Your task: Copy all of the entries that follow, exactly.

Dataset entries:
----------------------------------------

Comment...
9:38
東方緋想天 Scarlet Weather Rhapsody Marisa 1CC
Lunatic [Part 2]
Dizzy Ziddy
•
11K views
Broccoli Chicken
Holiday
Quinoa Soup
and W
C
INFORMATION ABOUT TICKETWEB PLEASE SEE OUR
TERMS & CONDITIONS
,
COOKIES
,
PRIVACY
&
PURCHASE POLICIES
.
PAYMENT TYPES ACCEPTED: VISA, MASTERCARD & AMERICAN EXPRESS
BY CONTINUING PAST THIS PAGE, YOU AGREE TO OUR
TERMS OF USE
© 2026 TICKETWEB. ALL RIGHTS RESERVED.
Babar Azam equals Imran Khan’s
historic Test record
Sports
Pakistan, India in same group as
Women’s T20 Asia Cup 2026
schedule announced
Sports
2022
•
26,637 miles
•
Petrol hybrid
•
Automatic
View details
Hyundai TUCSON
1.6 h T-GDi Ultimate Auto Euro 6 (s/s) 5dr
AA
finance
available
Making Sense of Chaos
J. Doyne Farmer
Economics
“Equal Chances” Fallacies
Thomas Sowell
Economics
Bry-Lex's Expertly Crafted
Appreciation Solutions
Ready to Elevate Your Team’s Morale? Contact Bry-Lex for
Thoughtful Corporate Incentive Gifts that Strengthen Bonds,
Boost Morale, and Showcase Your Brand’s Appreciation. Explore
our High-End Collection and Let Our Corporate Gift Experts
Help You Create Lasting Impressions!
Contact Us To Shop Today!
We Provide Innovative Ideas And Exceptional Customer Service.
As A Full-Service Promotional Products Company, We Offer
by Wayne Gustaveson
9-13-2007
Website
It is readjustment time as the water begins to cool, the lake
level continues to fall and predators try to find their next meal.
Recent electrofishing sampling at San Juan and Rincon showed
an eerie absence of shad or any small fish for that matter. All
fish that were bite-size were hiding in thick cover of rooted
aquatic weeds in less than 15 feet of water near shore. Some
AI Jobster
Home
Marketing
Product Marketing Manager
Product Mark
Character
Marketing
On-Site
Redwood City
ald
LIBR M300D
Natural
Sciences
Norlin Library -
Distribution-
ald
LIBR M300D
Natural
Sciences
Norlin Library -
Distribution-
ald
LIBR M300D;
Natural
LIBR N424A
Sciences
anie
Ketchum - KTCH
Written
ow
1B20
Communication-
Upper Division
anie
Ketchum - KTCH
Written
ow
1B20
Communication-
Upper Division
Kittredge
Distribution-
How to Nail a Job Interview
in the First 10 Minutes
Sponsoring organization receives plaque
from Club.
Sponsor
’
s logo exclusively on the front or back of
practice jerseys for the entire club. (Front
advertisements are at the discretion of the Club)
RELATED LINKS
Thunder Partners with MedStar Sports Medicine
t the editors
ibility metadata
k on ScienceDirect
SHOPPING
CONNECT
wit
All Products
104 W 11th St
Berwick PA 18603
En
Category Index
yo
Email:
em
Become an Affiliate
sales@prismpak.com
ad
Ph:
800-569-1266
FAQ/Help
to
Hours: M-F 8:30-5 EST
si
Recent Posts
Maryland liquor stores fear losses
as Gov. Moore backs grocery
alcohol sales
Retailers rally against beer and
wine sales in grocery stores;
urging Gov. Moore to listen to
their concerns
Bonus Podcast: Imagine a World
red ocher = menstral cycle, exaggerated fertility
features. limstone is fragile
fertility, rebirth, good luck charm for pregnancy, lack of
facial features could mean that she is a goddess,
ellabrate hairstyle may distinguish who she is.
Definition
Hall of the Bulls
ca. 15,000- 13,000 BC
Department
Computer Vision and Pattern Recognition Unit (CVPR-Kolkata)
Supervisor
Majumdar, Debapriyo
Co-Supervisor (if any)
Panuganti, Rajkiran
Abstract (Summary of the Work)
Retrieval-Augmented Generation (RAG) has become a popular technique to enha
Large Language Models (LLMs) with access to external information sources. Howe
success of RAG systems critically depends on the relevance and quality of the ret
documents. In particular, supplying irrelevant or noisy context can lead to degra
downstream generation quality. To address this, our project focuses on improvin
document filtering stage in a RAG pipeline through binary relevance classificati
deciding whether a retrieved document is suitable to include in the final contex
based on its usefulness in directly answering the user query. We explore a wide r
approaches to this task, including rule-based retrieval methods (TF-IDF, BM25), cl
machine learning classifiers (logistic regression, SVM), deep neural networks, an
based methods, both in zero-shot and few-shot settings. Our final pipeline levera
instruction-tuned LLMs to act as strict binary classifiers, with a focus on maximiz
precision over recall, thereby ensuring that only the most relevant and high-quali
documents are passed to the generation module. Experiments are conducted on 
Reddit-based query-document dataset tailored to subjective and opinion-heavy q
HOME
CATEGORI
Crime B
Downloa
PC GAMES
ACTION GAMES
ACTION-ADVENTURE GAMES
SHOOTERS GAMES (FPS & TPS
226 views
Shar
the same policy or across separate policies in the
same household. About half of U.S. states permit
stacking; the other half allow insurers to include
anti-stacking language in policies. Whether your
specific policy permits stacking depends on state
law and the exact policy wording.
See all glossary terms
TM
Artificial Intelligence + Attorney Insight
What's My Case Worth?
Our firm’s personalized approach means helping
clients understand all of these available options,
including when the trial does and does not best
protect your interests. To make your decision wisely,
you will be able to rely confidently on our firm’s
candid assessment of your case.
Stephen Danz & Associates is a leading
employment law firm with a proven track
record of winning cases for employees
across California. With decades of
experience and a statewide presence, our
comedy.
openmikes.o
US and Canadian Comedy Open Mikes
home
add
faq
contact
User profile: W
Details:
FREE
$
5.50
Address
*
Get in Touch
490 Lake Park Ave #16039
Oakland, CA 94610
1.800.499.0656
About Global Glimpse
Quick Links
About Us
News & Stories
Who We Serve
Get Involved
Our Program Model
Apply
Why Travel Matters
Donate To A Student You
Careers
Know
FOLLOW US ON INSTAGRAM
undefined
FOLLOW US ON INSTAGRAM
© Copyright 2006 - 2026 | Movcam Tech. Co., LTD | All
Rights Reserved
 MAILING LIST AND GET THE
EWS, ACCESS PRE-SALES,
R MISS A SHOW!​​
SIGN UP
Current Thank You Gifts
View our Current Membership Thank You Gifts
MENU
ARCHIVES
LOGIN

----------------------------------------

Expected answer:
Comment...
9:38
東方緋想天 Scarlet Weather Rhapsody Marisa 1CC
Lunatic [Part 2]
Dizzy Ziddy
•
11K views
Broccoli Chicken
Holiday
Quinoa Soup
and W
C
INFORMATION ABOUT TICKETWEB PLEASE SEE OUR
TERMS & CONDITIONS
,
COOKIES
,
PRIVACY
&
PURCHASE POLICIES
.
PAYMENT TYPES ACCEPTED: VISA, MASTERCARD & AMERICAN EXPRESS
BY CONTINUING PAST THIS PAGE, YOU AGREE TO OUR
TERMS OF USE
© 2026 TICKETWEB. ALL RIGHTS RESERVED.
Babar Azam equals Imran Khan’s
historic Test record
Sports
Pakistan, India in same group as
Women’s T20 Asia Cup 2026
schedule announced
Sports
2022
•
26,637 miles
•
Petrol hybrid
•
Automatic
View details
Hyundai TUCSON
1.6 h T-GDi Ultimate Auto Euro 6 (s/s) 5dr
AA
finance
available
Making Sense of Chaos
J. Doyne Farmer
Economics
“Equal Chances” Fallacies
Thomas Sowell
Economics
Bry-Lex's Expertly Crafted
Appreciation Solutions
Ready to Elevate Your Team’s Morale? Contact Bry-Lex for
Thoughtful Corporate Incentive Gifts that Strengthen Bonds,
Boost Morale, and Showcase Your Brand’s Appreciation. Explore
our High-End Collection and Let Our Corporate Gift Experts
Help You Create Lasting Impressions!
Contact Us To Shop Today!
We Provide Innovative Ideas And Exceptional Customer Service.
As A Full-Service Promotional Products Company, We Offer
by Wayne Gustaveson
9-13-2007
Website
It is readjustment time as the water begins to cool, the lake
level continues to fall and predators try to find their next meal.
Recent electrofishing sampling at San Juan and Rincon showed
an eerie absence of shad or any small fish for that matter. All
fish that were bite-size were hiding in thick cover of rooted
aquatic weeds in less than 15 feet of water near shore. Some
AI Jobster
Home
Marketing
Product Marketing Manager
Product Mark
Character
Marketing
On-Site
Redwood City
ald
LIBR M300D
Natural
Sciences
Norlin Library -
Distribution-
ald
LIBR M300D
Natural
Sciences
Norlin Library -
Distribution-
ald
LIBR M300D;
Natural
LIBR N424A
Sciences
anie
Ketchum - KTCH
Written
ow
1B20
Communication-
Upper Division
anie
Ketchum - KTCH
Written
ow
1B20
Communication-
Upper Division
Kittredge
Distribution-
How to Nail a Job Interview
in the First 10 Minutes
Sponsoring organization receives plaque
from Club.
Sponsor
’
s logo exclusively on the front or back of
practice jerseys for the entire club. (Front
advertisements are at the discretion of the Club)
RELATED LINKS
Thunder Partners with MedStar Sports Medicine
t the editors
ibility metadata
k on ScienceDirect
SHOPPING
CONNECT
wit
All Products
104 W 11th St
Berwick PA 18603
En
Category Index
yo
Email:
em
Become an Affiliate
sales@prismpak.com
ad
Ph:
800-569-1266
FAQ/Help
to
Hours: M-F 8:30-5 EST
si
Recent Posts
Maryland liquor stores fear losses
as Gov. Moore backs grocery
alcohol sales
Retailers rally against beer and
wine sales in grocery stores;
urging Gov. Moore to listen to
their concerns
Bonus Podcast: Imagine a World
red ocher = menstral cycle, exaggerated fertility
features. limstone is fragile
fertility, rebirth, good luck charm for pregnancy, lack of
facial features could mean that she is a goddess,
ellabrate hairstyle may distinguish who she is.
Definition
Hall of the Bulls
ca. 15,000- 13,000 BC
Department
Computer Vision and Pattern Recognition Unit (CVPR-Kolkata)
Supervisor
Majumdar, Debapriyo
Co-Supervisor (if any)
Panuganti, Rajkiran
Abstract (Summary of the Work)
Retrieval-Augmented Generation (RAG) has become a popular technique to enha
Large Language Models (LLMs) with access to external information sources. Howe
success of RAG systems critically depends on the relevance and quality of the ret
documents. In particular, supplying irrelevant or noisy context can lead to degra
downstream generation quality. To address this, our project focuses on improvin
document filtering stage in a RAG pipeline through binary relevance classificati
deciding whether a retrieved document is suitable to include in the final contex
based on its usefulness in directly answering the user query. We explore a wide r
approaches to this task, including rule-based retrieval methods (TF-IDF, BM25), cl
machine learning classifiers (logistic regression, SVM), deep neural networks, an
based methods, both in zero-shot and few-shot settings. Our final pipeline levera
instruction-tuned LLMs to act as strict binary classifiers, with a focus on maximiz
precision over recall, thereby ensuring that only the most relevant and high-quali
documents are passed to the generation module. Experiments are conducted on 
Reddit-based query-document dataset tailored to subjective and opinion-heavy q
HOME
CATEGORI
Crime B
Downloa
PC GAMES
ACTION GAMES
ACTION-ADVENTURE GAMES
SHOOTERS GAMES (FPS & TPS
226 views
Shar
the same policy or across separate policies in the
same household. About half of U.S. states permit
stacking; the other half allow insurers to include
anti-stacking language in policies. Whether your
specific policy permits stacking depends on state
law and the exact policy wording.
See all glossary terms
TM
Artificial Intelligence + Attorney Insight
What's My Case Worth?
Our firm’s personalized approach means helping
clients understand all of these available options,
including when the trial does and does not best
protect your interests. To make your decision wisely,
you will be able to rely confidently on our firm’s
candid assessment of your case.
Stephen Danz & Associates is a leading
employment law firm with a proven track
record of winning cases for employees
across California. With decades of
experience and a statewide presence, our
comedy.
openmikes.o
US and Canadian Comedy Open Mikes
home
add
faq
contact
User profile: W
Details:
FREE
$
5.50
Address
*
Get in Touch
490 Lake Park Ave #16039
Oakland, CA 94610
1.800.499.0656
About Global Glimpse
Quick Links
About Us
News & Stories
Who We Serve
Get Involved
Our Program Model
Apply
Why Travel Matters
Donate To A Student You
Careers
Know
FOLLOW US ON INSTAGRAM
undefined
FOLLOW US ON INSTAGRAM
© Copyright 2006 - 2026 | Movcam Tech. Co., LTD | All
Rights Reserved
 MAILING LIST AND GET THE
EWS, ACCESS PRE-SALES,
R MISS A SHOW!​​
SIGN UP
Current Thank You Gifts
View our Current Membership Thank You Gifts
MENU
ARCHIVES
LOGIN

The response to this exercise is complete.